Amplification bias and related errors
If an approach is used which uses PCR amplification during library preparation (including all amplicon technologies), then it also needs to be considered that this step could introduce problems for accurately determining the composition of the microbiome. It has been shown that amplification biases exist, and that DNA fragments with a high or low GC content are not amplified in the same rate as fragments with an average GC content (Aird et al. 2011; Benjamini and Speed 2012). The possibly presence of this issue can be discovered with positive controls, since some organisms might be less efficiently amplified. Both ZymoResearch and ATCC offer a pre-extracted DNA mix, which can be used to verify sequencing-related procedures, e.g. library preparation (Jones et al. 2015).This will help the researcher to distinguish amplification bias issues from DNA extraction issues (Costea et al. 2017; Sinha et al. 2017a), but can also give insight into issues related to using varying amounts of DNA for amplification (Bowers et al. 2015). Furthermore the various sequencing machines used in the field display different kinds of sequencing errors (Minoche, Dohm and Himmelbauer 2011), which can be specific to the sequenced DNA (Nakamura et al. 2011). Errors related to sequencing might furthermore appear randomly, without being reproducible (Yeh et al. 2018). This error might lead to the same faulty interpretation like amplification bias, which is that some bacteria might be absent in the sequenced samples, or less abundant than they are. Usage of a positive control will prevent this issue.
Influence of bioinformatics processing—clustering and filtering
Bioinformatics processing of the sequencing data also contributes to the issues of accurately determining community composition. There are no fully agreed upon standards for raw data processing, and the various parameters of 16s rRNA gene sequence analysis software, like QIIME (Caporaso et al. 2010), often need to be tweaked. Ideally, positive controls in microbiome research aid in correct data processing and the parameters can be optimized with working positive controls. A frequently considered parameter is the OTU similarity level for clustering, e.g. 97%, 98.5% or 100% (Patin et al. 2013). But any type of clustering based on a similarity of less than 100% might lump two sequences that differ by at least one nucleotide into a single OTU and produce inaccurate results (He et al. 2015). Not clustering sequences is not necessarily the solution to this problem, since there can be heterogeneity within the rRNA genes in the same microorganism, and this and other effects might inflate the number of OTUs detected (Nguyen et al. 2016; Nearing et al. 2018).

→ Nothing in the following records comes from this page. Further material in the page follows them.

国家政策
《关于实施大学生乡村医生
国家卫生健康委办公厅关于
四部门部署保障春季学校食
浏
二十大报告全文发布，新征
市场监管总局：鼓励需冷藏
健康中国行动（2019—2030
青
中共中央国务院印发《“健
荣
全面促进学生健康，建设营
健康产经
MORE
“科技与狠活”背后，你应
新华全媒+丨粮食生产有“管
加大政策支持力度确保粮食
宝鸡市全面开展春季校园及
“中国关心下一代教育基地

Influence of bioinformatics processing—taxonomic assignment and binning
Usage of a positive control will furthermore enable the researcher to pinpoint a limited amount of possible issues in the taxonomic assignment. As it is known, the public sequence databases contain various errors, including contaminations (Sheik et al. 2018), and sequences with incorrectly assigned taxonomy or incorrectly assigned names (Nilsson et al. 2006; Federhen 2015). If such an error falls into the taxonomic range of the positive control, the taxonomic assignment might come back faulty. Since the content of the control is known, the researcher might be able to find the sequences which obstruct the correct assignment, and remove these from their database. The general occurrence of this error is not likely, since many of the used pipelines for the assignment of taxonomy based on 16S will discard assignments which are not predominant. In case of metagenomics, this case could be less clear. The full genomic diversity of a species is often not sampled, with only a few specimen being sequenced, and one misassigned species might disturb the taxonomic assignment severely.
Another issue related to this topic is the potential depth of assignment. In some circumstances it is not possible to assign sequences to the correct genus or species, e.g. when genera are too closely related (e.g. Escherichia and Shigella). If this is the case for some species in the positive control, the researcher will get assignments on e.g. the respective family level, and will be made aware of this restriction and can interpret his data with this in mind. In the case of 16S amplicon data, most researchers will be aware that e.g. their assignment in the family of Enterobacteriaceae might be their specific organism of interest like E. coli, but for metagenomics, this problem can be more prevalent. A positive control can obviously aid here only in a limited way, but it makes a researcher potentially aware of this issue.
If binning (Sangwan, Xia and Gilbert 2016) of a genome will be attempted in a metagenomic sample, then it needs to be also considered that a different type of positive control might be more applicable. Having multiple more strongly related organisms (e.g. two strains of the same species) of different abundances in a positive control would be beneficial to in-depth confirm the result of the binning process, especially when more organism-specific parameters like GC content are one of the factors used during the binning process.
NEGATIVE CONTROLS IN MICROBIOME RESEARCH
Negative controls in microbiome research face also different problems. Some of these are the same as for the positive controls. E.g. it needs to be considered at which step which control is necessary, and which way to sample these is the most suitable. The details of the most important steps will be described below.
Sampling controls
The first step in which negative controls should be taken into account is at sampling. If a cohort of patients is sampled from a similar site (such as oral swabs) by a trained researcher then a chance exists that either the researcher, the used sampling equipment or the environment could contaminate the samples. Including an appropriate negative control is, however, not always easy. In this setting, a control swab could easily be taken, unpacked in the same surrounding and handled by the same researcher without taking any sample. But the question arises how a negative control would be taken if for example faecal material is considered, since no material to perform a negative DNA extraction would be available, and sampling the air or container with any other kind of instrument like a swab would not be a true negative control. Being consistent when taking samples (Vandeputte et al. 2017) is therefore key to minimize technical variation.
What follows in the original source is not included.